Friday, December 6, 2013
When members of the U.S. military wear government-issued gear, it’s American-made.
Almost everything from their boots to their berets is made in the USA, but there is one troubling exception.
When a member of the Army or Air Force needs shoes to wear to work out and stay in shape, he or she gets a voucher, not a pair of sneakers. And that taxpayer-funded voucher can be used to buy shoes from anywhere in the world.
It might sound like a small thing, but it’s not small to the 900 Mainers who work at factories in Skowhegan, Norridgewock and Norway making New Balance shoes, one of the last American athletic shoe companies.
Those jobs are in jeopardy as the United States pursues the Trans-Pacific Partnership, a trade agreement that would lower the tariff on imported shoes. This duty keeps American companies competitive with those in low-wage countries like Vietnam, which has a robust athletic shoe industry.
Trade pacts, like the North American Free Trade Agreement, have cost thousands of American manufacturing jobs, and have caused the near disappearance of the Maine shoe-making industry.
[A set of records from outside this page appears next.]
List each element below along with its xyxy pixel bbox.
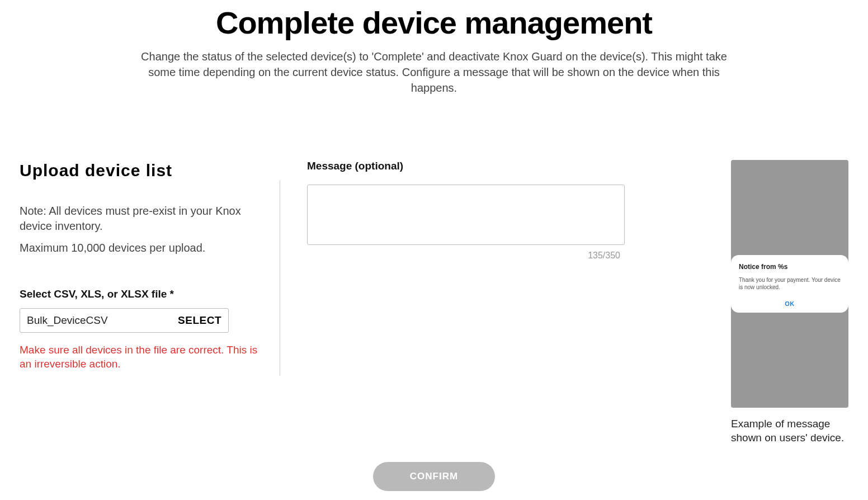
file-select-label: Select CSV, XLS, or XLSX file *	[20, 288, 260, 300]
select-file-button[interactable]: SELECT	[178, 314, 221, 327]
irreversible-warning: Make sure all devices in the file are co…	[20, 343, 260, 371]
page-header: Complete device management Change the st…	[20, 0, 848, 96]
content-row: Upload device list Note: All devices mus…	[20, 160, 848, 445]
footer: CONFIRM	[20, 462, 848, 491]
upload-heading: Upload device list	[20, 161, 260, 180]
upload-note-inventory: Note: All devices must pre-exist in your…	[20, 204, 260, 234]
phone-mockup: Notice from %s Thank you for your paymen…	[731, 160, 848, 408]
preview-dialog-title: Notice from %s	[739, 263, 841, 271]
message-label: Message (optional)	[307, 160, 731, 172]
file-input-row[interactable]: Bulk_DeviceCSV SELECT	[20, 308, 229, 333]
page-title: Complete device management	[20, 6, 848, 40]
char-count: 135/350	[307, 251, 620, 261]
message-section: Message (optional) 135/350	[280, 160, 731, 445]
upload-section: Upload device list Note: All devices mus…	[20, 160, 280, 445]
preview-dialog: Notice from %s Thank you for your paymen…	[731, 255, 848, 313]
selected-file-name: Bulk_DeviceCSV	[27, 314, 108, 327]
confirm-button[interactable]: CONFIRM	[373, 462, 495, 491]
preview-dialog-body: Thank you for your payment. Your device …	[739, 276, 841, 291]
preview-caption: Example of message shown on users' devic…	[731, 417, 848, 445]
message-textarea[interactable]	[307, 185, 625, 245]
preview-section: Notice from %s Thank you for your paymen…	[731, 160, 848, 445]
upload-note-max: Maximum 10,000 devices per upload.	[20, 240, 260, 256]
page-subtitle: Change the status of the selected device…	[138, 49, 730, 96]
preview-dialog-ok: OK	[739, 300, 841, 307]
There is a consensus between economists and leaders of both parties that the nation benefits more from globalization than it loses, but that doesn’t mean the government of the people should abandon the people who still have manufacturing jobs.
At least part of the answer is a pair of bills supported by all four members of Maine’s congressional delegation would mandate the military buy American-made athletic footwear, just as they do for boots and dress shoes.
New Balance estimates that a buy-American requirement would create 200 jobs. That would make a big difference in communities in central Maine, which has been slow to recover from the Great Recession.
More jobs would be protected by extending the tariffs on imported footwear, at least as long as workers in those countries earn starvation wages that would lay waste to American jobs.
The Obama administration should make preserving what’s left of the domestic shoe industry a priority for these negotiations.
But the United States should do one thing that does not require any international discussion: When a U.S. serviceman or servicewoman is out for a run, they should be wearing U.S.-made shoes.